1コリント11章の文脈も同じように大切なことを教えます。パウロは10章の最後に次のように告げて、「私をみ見ならってください」と求めているのです。
こういうわけで、あなたがたは、食べるにも、飲むにも、何をするにも、ただ神の栄光を現わすためにしなさい。ユダヤ人にも、ギリシヤ人にも、神の教会にも、つまずきを与えないようにしなさい。私も、人々が救われるために、自分の利益を求めず、多くの人の利益を求め、どんなことでも、みなの人を喜ばせているのですから。私がキリストを見ならっているように、あなたがたも私を見ならってください。 1コリント10:31-11:1

パウロはクリスチャンの自由に関しての教えをし、その結論部分としてこの言葉を語っています。彼は神の栄光を現すためにクリスチャンが生きなければならないということをコリントで過ごした18ヶ月間身をもって示していたのです。それはパウロが主を見ならう者であったからであり、それこそがクリスチャンが生きるべき姿なのです。
ヨハネは「神のうちにとどまっていると言う者は、自分でもキリストが歩まれたように歩まなければなりません。」(1ヨハネ2:6)と信徒たちに命じました。パウロはまさにそのような生き方を実践し、コリントの信徒たちに自分にならって生きるように求めたのです。
テサロニケへの手紙の中で、パウロはテサロニケの信徒たちの信仰を称賛して次のように言いました。
あなたがたも、多くの苦難の中で、聖霊による喜びをもってみことばを受け入れ、私たちと主とにならう者になりました。(1テサロニケ1:6)

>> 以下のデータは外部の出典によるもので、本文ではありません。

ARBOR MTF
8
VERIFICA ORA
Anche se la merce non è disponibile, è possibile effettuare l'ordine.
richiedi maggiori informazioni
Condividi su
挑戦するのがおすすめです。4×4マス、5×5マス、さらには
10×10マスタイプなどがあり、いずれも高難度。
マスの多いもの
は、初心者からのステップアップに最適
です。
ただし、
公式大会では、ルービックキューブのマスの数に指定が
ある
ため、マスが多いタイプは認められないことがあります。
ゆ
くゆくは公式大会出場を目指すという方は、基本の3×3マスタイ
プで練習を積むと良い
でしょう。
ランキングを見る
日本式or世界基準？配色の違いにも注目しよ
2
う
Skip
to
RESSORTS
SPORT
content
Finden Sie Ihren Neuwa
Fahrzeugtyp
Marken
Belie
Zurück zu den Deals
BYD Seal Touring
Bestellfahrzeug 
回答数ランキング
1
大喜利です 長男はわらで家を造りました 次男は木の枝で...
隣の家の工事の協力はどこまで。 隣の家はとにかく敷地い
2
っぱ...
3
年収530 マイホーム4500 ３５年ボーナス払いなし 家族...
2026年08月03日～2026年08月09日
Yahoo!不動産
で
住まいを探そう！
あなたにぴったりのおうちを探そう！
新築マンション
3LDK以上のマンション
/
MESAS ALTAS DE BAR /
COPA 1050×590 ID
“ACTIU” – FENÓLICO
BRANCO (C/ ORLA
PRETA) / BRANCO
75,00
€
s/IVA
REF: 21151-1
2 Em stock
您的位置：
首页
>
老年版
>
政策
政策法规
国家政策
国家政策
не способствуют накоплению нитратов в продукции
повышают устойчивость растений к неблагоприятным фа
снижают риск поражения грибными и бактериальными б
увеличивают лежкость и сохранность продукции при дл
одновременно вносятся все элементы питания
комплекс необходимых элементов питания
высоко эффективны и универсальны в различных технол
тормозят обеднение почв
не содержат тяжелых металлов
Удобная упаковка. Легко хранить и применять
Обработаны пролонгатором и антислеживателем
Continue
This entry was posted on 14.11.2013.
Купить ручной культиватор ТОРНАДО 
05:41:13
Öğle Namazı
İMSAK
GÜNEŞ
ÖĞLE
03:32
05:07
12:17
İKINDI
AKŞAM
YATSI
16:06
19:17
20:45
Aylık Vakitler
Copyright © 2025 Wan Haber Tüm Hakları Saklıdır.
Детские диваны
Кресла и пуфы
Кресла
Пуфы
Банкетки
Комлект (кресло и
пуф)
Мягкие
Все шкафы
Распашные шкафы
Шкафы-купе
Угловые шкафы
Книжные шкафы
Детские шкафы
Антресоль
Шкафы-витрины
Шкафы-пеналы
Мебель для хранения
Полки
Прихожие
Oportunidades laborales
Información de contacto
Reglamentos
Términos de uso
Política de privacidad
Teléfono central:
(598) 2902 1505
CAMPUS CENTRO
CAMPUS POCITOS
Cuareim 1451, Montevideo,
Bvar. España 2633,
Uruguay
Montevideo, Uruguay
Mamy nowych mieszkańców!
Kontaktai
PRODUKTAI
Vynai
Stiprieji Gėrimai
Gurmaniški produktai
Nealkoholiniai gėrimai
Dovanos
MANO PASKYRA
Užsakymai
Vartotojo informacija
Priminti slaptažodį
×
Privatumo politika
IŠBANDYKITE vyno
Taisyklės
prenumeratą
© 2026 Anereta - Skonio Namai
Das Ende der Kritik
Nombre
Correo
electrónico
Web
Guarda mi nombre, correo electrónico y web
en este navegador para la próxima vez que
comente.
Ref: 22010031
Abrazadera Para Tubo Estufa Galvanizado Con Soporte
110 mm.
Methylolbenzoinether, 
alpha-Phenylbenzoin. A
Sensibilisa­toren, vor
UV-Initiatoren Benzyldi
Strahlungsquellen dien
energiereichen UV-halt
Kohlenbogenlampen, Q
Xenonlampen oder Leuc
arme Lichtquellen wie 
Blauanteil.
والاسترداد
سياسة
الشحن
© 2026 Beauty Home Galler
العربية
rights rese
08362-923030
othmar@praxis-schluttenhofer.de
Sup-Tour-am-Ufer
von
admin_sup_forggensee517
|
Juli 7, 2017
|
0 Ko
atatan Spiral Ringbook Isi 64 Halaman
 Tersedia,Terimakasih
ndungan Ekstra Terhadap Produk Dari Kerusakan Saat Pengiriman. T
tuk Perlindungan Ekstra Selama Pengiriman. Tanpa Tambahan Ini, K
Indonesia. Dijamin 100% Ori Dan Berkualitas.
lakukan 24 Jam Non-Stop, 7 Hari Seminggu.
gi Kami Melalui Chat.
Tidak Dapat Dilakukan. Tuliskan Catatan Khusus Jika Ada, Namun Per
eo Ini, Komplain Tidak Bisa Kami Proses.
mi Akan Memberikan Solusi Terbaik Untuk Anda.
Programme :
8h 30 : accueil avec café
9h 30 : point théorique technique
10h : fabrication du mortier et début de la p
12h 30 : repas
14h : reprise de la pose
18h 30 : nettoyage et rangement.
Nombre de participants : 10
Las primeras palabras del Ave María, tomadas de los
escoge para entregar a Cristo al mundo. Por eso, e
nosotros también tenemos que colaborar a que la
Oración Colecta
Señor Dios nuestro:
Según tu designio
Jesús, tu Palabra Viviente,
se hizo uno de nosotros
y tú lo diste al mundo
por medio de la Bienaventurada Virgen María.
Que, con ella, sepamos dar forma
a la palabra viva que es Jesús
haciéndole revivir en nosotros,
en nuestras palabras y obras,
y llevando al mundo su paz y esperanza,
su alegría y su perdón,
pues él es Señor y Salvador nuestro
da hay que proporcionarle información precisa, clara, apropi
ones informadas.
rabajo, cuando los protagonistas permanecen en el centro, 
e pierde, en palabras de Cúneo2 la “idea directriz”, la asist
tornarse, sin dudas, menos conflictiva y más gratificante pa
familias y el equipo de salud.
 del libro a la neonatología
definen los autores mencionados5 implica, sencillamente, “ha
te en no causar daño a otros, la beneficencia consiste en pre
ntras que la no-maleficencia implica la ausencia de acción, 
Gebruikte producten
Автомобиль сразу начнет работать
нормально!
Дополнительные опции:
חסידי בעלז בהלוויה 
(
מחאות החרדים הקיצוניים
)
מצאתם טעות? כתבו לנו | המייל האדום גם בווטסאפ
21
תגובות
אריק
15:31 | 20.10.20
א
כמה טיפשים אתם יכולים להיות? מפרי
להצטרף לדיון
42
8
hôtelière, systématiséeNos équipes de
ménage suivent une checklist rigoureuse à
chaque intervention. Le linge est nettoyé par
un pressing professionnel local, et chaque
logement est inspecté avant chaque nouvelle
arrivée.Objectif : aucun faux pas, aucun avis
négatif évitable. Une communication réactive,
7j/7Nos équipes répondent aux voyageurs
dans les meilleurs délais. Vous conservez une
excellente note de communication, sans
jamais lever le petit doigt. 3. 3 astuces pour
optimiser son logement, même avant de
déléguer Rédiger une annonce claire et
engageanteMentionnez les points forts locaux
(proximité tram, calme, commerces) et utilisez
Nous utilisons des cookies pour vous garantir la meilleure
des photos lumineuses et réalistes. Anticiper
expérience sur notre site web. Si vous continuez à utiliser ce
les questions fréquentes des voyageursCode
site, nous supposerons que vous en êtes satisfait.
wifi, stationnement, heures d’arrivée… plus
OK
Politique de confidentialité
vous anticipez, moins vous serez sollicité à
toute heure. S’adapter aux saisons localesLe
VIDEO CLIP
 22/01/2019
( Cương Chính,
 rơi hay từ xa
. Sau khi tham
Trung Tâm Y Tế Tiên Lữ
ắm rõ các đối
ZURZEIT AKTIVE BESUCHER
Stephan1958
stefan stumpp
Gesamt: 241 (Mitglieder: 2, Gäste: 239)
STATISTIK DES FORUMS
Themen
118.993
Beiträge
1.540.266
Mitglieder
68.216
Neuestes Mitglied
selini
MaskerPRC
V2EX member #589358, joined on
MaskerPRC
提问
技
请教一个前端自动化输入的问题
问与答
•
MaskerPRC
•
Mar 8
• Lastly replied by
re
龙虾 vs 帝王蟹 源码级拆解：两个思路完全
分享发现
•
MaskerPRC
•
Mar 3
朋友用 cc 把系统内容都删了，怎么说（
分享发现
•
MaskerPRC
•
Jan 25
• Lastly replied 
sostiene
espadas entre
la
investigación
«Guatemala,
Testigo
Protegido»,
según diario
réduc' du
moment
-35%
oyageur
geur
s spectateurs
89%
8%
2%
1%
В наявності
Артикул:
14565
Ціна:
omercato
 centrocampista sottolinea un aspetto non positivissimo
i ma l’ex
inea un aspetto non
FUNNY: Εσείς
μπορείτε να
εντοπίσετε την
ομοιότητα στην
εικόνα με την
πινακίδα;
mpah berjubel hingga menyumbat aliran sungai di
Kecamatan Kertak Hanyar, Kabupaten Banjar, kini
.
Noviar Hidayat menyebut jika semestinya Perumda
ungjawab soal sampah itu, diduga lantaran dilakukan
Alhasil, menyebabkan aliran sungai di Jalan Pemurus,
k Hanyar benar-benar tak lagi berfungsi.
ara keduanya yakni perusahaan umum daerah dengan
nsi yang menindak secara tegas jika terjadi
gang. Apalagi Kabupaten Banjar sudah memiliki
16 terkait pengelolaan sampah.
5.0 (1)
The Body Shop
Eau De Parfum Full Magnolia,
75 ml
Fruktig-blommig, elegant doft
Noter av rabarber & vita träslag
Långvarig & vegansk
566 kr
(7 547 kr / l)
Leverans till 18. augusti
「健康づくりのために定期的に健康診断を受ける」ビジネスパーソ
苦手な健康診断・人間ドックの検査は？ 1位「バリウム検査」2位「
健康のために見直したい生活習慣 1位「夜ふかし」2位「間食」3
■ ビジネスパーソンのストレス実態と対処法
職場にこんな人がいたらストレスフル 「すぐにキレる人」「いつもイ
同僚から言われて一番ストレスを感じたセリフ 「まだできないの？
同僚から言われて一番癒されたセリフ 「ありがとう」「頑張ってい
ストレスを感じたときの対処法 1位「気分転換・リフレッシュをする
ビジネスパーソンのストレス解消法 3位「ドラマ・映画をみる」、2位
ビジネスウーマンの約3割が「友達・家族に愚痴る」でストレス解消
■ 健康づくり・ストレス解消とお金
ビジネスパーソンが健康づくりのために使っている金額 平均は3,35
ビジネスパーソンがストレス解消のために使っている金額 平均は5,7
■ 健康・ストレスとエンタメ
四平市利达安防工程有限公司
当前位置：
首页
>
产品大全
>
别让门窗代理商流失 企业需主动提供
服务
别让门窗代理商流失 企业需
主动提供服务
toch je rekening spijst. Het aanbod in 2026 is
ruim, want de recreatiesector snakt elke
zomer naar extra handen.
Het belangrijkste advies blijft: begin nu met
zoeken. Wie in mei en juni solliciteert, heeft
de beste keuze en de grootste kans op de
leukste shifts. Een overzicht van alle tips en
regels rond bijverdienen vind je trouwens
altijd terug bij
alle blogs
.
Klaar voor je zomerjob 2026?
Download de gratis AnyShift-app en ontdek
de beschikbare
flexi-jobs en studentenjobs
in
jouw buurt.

コリントの信徒たちに求めたことをテサロニケの信徒たちは実践していたのです。その結果、テサロニケのクリスチャンが「マケドニヤとアカヤとのすべての信者の模範になった」(1テサロニケ1:7)ことをパウロは次の節で記します。彼らは主の模範にならい、パウロたちの模範にならうことによって、人々の模範となったのです。
イエスは「ですから、彼らがあなたがたに言うことはみな、行ない、守りなさい。けれども、彼らの行ないをまねてはいけません。彼らは言うことは言うが、実行しないからです。」(マタイ23:3)と言って、律法学者やパリサイ人を非難しました。彼らは口では教えていましたが、行動で教えることがなかったのです。クリスチャンはそうであってはいけません。語ることと行うことが一致するように生きるのが与えられている責任なのです。
ピリピ書の中でパウロが語った事に私たちは注意を払わなければなりません。彼は確かに「私を見ならいなさい」と命じましたが、彼は自分が完全であるとは全く考えていませんでした(ピリピ3:12-14)。彼の願いは、ただキリストに似た者となることでした。そしてその目標に向かって前に進む生き方をしているからこそ、彼は「私を見ならう者になってください。」と言ったのです。
私たちの多くは、このような言葉を発することに抵抗を感じるでしょう。あたかも自分ができているかのような印象を与え、高慢であると思われたくないがゆえに、私たちはむしろ「私を見ならわないでください。」と言うことの方が多いのです。しかし、聖書は私たちに人々の模範となる生き方をすることを要求しています。「私ではなく、主を模範としてください。」と言うのではなく、「主を模範としている私を見ならってください」と言うべきなのです。
確かに失敗を私たちは経験します。愚かさの中で罪を犯し、主に喜ばれない選択をすることもあるでしょう。たとえ具体的な罪を犯さなくても、誘惑に駆られることは日々の生活の中で多く起こることです。そのような失敗や問題の中で、どのように具体的に聖書の教えを実践し、主に喜ばれる選択をしていくのかを、人々は成熟したクリスチャンの姿から学んでいくのです。そしてこのような学びは、言葉による教えをより具体的に、時により大きな形で、学ぶ者たちに印象づけるのです。
言葉によっても、行いによっても、私たちは教えることをしなければなりません。どちらか一方では十分ではないのです。
 
最後に教える目的について考えてみましょう。一体何のためにイエスは私たちに「教えなさい」と求めたのでしょう。主の言葉に、この問いの答えを見つけることができます。これまで私たちは、何を、なぜ、どのように教えるべきなのかということを20節の言葉から考えてきましたが、これまでに触れてこなかった言葉があります。それがこの問いの答えなのです。私たちは確かにイエスが命じたことを教えなければなりません。しかし、それは知識として植え付けられるためではなく、主を信じる人々が、主の命令を「守る」ために教えられなければならないのです。
「守る」という動詞は、いくつかの違った意味で用いられることがありますが、ここでは「従う」または「固守する」といった意味でこの動詞が使われています。つまり、イエスの命令を教えるだけでなく、それをしっかりと守り行うことを教えるようにと主は命じておられるのです。この言葉を主は弟子たちに対して用い続けました。主は言うのです。
もしあなたがたがわたしを愛するなら、あなたがたはわたしの戒めを守るはずです。(ヨハネ14:15)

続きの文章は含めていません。